Monday’s inflationary data was in the CPI or consumer price index. The CPI came in above analyst expectations for June increasing 0.9% month-on-month. That was an increase from from 0.6% in May and nearly doubling analyst expectations of a 0.5% increase. The CPI rose 5.4% year-on-year in June, beating analyst estimates that it would remain unchanged at 5.0%. The core CPI that excludes the more volatile food and energy sectors also rose 0.9% month-on-month in June, up from 0.7% gains in May and beating analyst estimates of 0.5%.
Then Thursday PPI data drove home the inflation concerns of Wall Street. PPI data for June showed a month-on-month increase of 1%, up from 0.8% the previous month. That was above analyst expectations of a decrease to 0.6%. The PPI was up 7.3% year-on-year in June, which is the largest in this data point’s short history since 2010. That compared to 6.6% in May and analyst expectations of 6.8% inflation at the wholesale level.
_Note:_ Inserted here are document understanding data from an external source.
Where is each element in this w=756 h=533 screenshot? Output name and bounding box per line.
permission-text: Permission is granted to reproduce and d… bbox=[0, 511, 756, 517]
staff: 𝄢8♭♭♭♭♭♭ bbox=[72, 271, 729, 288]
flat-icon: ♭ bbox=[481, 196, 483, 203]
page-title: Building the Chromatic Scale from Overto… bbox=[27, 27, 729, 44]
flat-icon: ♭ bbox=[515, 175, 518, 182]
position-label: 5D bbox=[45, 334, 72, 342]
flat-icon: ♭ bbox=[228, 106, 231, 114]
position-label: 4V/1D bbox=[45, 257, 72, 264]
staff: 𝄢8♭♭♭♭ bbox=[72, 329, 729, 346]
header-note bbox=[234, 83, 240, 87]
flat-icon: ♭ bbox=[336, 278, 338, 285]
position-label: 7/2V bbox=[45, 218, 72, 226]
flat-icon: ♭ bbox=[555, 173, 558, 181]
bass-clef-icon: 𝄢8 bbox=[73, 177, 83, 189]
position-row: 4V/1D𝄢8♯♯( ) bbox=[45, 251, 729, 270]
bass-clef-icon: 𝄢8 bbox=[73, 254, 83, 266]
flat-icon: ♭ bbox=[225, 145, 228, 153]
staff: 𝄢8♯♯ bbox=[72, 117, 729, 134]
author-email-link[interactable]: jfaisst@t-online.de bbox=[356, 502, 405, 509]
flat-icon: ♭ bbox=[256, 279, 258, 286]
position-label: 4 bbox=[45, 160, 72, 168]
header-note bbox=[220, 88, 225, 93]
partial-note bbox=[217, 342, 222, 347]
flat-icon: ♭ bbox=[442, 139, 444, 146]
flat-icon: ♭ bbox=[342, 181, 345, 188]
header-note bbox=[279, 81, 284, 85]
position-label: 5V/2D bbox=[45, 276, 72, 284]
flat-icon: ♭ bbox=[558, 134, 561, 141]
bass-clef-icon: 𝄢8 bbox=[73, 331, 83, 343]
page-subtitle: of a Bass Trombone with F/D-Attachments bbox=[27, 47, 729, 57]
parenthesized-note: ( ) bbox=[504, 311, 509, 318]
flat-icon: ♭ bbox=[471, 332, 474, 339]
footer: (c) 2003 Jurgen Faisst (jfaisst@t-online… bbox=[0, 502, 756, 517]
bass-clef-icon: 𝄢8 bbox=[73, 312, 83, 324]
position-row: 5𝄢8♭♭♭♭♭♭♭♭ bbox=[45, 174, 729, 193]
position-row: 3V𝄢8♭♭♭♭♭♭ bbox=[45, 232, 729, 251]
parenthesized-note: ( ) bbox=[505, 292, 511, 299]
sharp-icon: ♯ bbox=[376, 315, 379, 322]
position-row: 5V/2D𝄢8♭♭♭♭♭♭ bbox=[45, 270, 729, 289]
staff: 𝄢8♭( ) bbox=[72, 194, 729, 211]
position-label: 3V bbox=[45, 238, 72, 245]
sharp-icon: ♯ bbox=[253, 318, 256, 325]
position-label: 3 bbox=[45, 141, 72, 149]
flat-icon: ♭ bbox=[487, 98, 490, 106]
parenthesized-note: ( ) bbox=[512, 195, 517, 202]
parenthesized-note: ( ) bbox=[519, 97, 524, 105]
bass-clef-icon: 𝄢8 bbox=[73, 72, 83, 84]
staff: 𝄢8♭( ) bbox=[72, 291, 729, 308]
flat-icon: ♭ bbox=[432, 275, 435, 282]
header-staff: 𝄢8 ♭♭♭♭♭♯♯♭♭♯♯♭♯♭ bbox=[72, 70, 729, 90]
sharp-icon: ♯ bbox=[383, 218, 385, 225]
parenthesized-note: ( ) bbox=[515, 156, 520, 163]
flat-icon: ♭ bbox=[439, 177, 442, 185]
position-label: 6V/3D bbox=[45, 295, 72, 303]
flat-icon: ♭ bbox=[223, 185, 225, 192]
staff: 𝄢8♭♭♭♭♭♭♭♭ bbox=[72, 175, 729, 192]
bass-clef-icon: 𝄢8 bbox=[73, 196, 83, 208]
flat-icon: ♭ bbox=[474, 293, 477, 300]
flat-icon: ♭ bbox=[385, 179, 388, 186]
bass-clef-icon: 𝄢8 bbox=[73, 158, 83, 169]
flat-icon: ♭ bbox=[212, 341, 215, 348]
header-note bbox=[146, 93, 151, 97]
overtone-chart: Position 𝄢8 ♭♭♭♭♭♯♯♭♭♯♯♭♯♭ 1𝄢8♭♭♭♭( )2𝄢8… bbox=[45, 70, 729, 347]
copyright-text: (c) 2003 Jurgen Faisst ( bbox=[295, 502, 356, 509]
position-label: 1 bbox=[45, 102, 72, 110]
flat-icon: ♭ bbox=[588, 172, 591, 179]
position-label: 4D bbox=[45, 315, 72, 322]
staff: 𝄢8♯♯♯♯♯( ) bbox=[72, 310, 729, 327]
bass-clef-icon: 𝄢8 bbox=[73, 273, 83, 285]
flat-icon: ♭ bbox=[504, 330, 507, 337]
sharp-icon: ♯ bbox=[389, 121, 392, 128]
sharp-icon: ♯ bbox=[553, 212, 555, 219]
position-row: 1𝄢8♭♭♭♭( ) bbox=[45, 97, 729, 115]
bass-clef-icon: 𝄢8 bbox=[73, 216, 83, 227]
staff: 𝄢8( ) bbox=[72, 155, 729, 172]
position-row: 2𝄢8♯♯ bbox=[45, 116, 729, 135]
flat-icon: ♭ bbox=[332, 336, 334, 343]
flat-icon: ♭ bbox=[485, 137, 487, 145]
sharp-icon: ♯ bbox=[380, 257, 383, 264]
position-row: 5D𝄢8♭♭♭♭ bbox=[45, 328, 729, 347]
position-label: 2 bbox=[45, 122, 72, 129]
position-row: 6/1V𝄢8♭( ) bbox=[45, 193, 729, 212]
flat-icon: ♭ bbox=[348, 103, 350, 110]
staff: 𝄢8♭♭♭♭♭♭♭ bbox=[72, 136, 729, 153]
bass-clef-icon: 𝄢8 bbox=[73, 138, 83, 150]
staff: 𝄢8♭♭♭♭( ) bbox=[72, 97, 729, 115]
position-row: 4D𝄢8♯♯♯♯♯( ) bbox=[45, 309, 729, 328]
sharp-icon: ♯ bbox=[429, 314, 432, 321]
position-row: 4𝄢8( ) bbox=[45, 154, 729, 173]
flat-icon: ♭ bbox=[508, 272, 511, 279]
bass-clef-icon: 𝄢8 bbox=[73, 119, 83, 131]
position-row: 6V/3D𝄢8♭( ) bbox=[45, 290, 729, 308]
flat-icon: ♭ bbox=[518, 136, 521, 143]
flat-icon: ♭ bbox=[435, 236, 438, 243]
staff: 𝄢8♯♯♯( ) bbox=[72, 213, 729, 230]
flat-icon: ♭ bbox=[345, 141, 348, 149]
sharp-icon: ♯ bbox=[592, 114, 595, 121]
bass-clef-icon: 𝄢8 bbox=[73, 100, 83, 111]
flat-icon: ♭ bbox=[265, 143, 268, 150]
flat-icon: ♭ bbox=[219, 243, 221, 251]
The core PPI that excludes the more volatile food and energy sectors also rose 1.0% month-on-month in June, up from 0.7% in May and doubling analyst expectations of 0.5%. The core PPI rose 5.6% year-on-year in June, up from 4.8% in May and exceeding analyst expectations of 5.1%.
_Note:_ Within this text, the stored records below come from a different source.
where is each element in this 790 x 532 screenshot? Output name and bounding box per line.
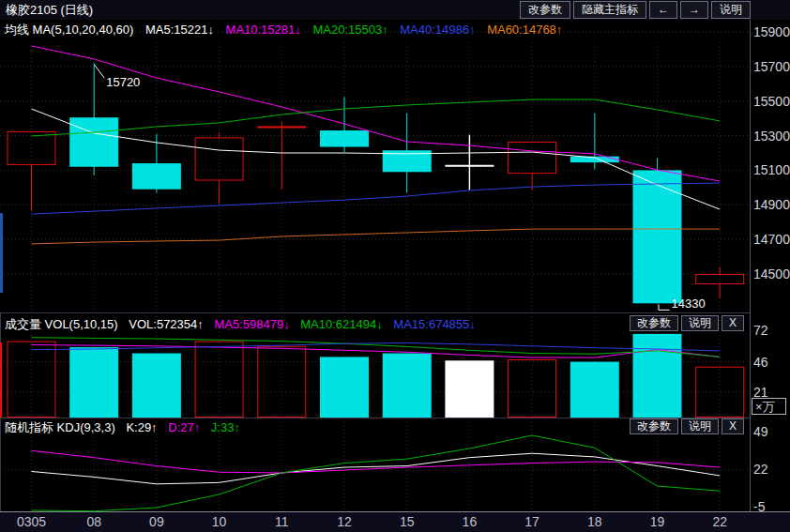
ma-indicator-row: 均线 MA(5,10,20,40,60) MA5:15221↓ MA10:152…: [5, 22, 570, 38]
title-bar-buttons: 改参数 隐藏主指标 ← → 说明: [517, 1, 751, 19]
left-arrow-icon: ←: [658, 3, 669, 16]
date-axis-label: 0305: [17, 514, 46, 529]
price-axis-label: 15500: [753, 94, 790, 109]
candle-body: [258, 127, 306, 128]
left-edge-sliver: [0, 213, 3, 293]
chart-canvas[interactable]: 1590015700155001530015100149001470014500…: [0, 0, 790, 532]
volume-change-params-button[interactable]: 改参数: [630, 315, 678, 331]
date-axis-label: 18: [587, 514, 602, 529]
low-price-annotation: 14330: [672, 296, 706, 311]
volume-params-label: 成交量 VOL(5,10,15): [5, 317, 118, 331]
date-axis-label: 17: [524, 514, 539, 529]
ma20-value: MA20:15503↑: [312, 23, 387, 37]
date-axis-label: 11: [275, 514, 289, 529]
prev-period-button[interactable]: ←: [649, 1, 677, 19]
kdj-params-label: 随机指标 KDJ(9,3,3): [5, 420, 115, 434]
right-arrow-icon: →: [689, 3, 700, 16]
date-axis-label: 22: [712, 514, 727, 529]
kdj-k-value: K:29↑: [126, 420, 157, 434]
price-axis-label: 15700: [753, 59, 790, 74]
volume-unit-label: ×万: [755, 400, 775, 414]
hide-main-indicator-button[interactable]: 隐藏主指标: [573, 1, 646, 19]
ma-params-label: 均线 MA(5,10,20,40,60): [5, 23, 133, 37]
kdj-help-button[interactable]: 说明: [681, 418, 719, 434]
date-axis-label: 09: [149, 514, 164, 529]
volume-value: VOL:572354↑: [129, 317, 204, 331]
change-params-button[interactable]: 改参数: [520, 1, 570, 19]
annotation-leader: [659, 304, 670, 310]
ma-line: [32, 99, 721, 136]
candle-body: [69, 117, 118, 167]
price-axis-label: 14900: [753, 197, 790, 212]
kdj-d-value: D:27↑: [168, 420, 200, 434]
kdj-close-button[interactable]: X: [722, 418, 744, 434]
page-title: 橡胶2105 (日线): [6, 3, 93, 17]
kdj-axis-label: 22: [753, 462, 768, 477]
volume-bar: [69, 347, 118, 418]
volume-ma10-value: MA10:621494↓: [300, 317, 382, 331]
volume-ma5-value: MA5:598479↓: [214, 317, 289, 331]
volume-bar: [132, 354, 181, 418]
ma-line: [32, 343, 721, 351]
kdj-change-params-button[interactable]: 改参数: [630, 418, 678, 434]
volume-pane-buttons: 改参数 说明 X: [627, 315, 744, 331]
price-axis-label: 15300: [753, 129, 790, 144]
volume-pane-header: 成交量 VOL(5,10,15) VOL:572354↑ MA5:598479↓…: [5, 316, 790, 333]
volume-bar: [8, 342, 55, 417]
ma10-value: MA10:15281↓: [226, 23, 301, 37]
volume-bar: [320, 357, 369, 418]
volume-close-button[interactable]: X: [722, 315, 744, 331]
volume-help-button[interactable]: 说明: [681, 315, 719, 331]
price-axis-label: 14500: [753, 266, 790, 281]
volume-bar: [570, 362, 619, 418]
volume-ma15-value: MA15:674855↓: [393, 317, 475, 331]
price-axis-label: 14700: [753, 232, 790, 247]
date-axis-label: 08: [86, 514, 101, 529]
ma-line: [32, 229, 721, 244]
date-axis-label: 12: [337, 514, 352, 529]
volume-bar: [633, 334, 682, 418]
ma60-value: MA60:14768↑: [487, 23, 562, 37]
kdj-pane-header: 随机指标 KDJ(9,3,3) K:29↑ D:27↑ J:33↑ 改参数 说明…: [5, 419, 790, 436]
ma-line: [32, 435, 721, 511]
volume-bar: [383, 354, 432, 418]
ma40-value: MA40:14986↑: [400, 23, 475, 37]
help-button[interactable]: 说明: [711, 1, 751, 19]
price-axis-label: 15900: [753, 24, 790, 39]
kdj-j-value: J:33↑: [211, 420, 240, 434]
kdj-pane-buttons: 改参数 说明 X: [627, 418, 744, 434]
date-axis-label: 19: [650, 514, 665, 529]
ma5-value: MA5:15221↓: [145, 23, 214, 37]
candle-body: [509, 143, 556, 174]
price-axis-label: 15100: [753, 162, 790, 177]
annotation-leader: [95, 65, 105, 78]
volume-bar: [445, 360, 494, 418]
app-window: 1590015700155001530015100149001470014500…: [0, 0, 790, 532]
candle-body: [633, 170, 682, 303]
volume-axis-label: 46: [753, 355, 768, 370]
date-axis-label: 10: [212, 514, 227, 529]
volume-axis-label: 21: [753, 385, 768, 400]
next-period-button[interactable]: →: [680, 1, 708, 19]
kdj-axis-label: -5: [753, 499, 766, 514]
left-edge-volume-sliver: [0, 342, 2, 418]
date-axis-label: 15: [400, 514, 415, 529]
high-price-annotation: 15720: [106, 75, 140, 89]
volume-bar: [195, 342, 243, 417]
candle-body: [320, 130, 369, 147]
title-bar: 橡胶2105 (日线) 改参数 隐藏主指标 ← → 说明: [0, 0, 790, 20]
date-axis-label: 16: [463, 514, 478, 529]
candle-body: [132, 163, 181, 190]
date-axis-bar: [0, 512, 790, 532]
Yet Wall street hasn’t had too much of a negative reaction to the inflation though as the Fed continues to remain friendly to stimulus. Chairman Powell continues to say the inflation being experienced now is temporary and will not last long. Traders are moving money into inflation assets such as gold and silver on Thursday.
Grains benefitted from inflation concerns and it may have helped dislodge the weather bull from the sidelines. This week has still been a big week though with data out on Monday.
On Monday the USDA released their latest supply and demand estimates in the WASDE report. For the most part there was little surprise for the US row crops. USDA expects new crop ending stocks in a year to still be fairly tight with corn at 1.432 billion bushels, wheat at 665 million bushels, and soybeans at 155 million bushels. Corn and soybeans were a couple million bushels over analyst estimates. As for corn and soybean production USDA left trend line yields unchanged from the June report. Corn is predicted to produced 179.5 bushels/acre and soybeans 50.8 bushels/acre. That will create crop sizes of 15.165 billion bushels for corn and 4.405 billion bushels for soybeans.
The biggest change that some in the trade were waiting to confirm was the significant drop for the spring wheat crop. USDA expects an average yield of 30.7 bushels per acre. Mike Zuzolo in his midday market commentary below highlights that’s the worse yield the US have seen in over a decade. That brought the total wheat production number from USDA down to 1.746 billion bushels. That was 101 million bushels below the average trade estimate. Traders quickly moved money into the Minneapolis complex and surged the contract over 5% in a matter of moments.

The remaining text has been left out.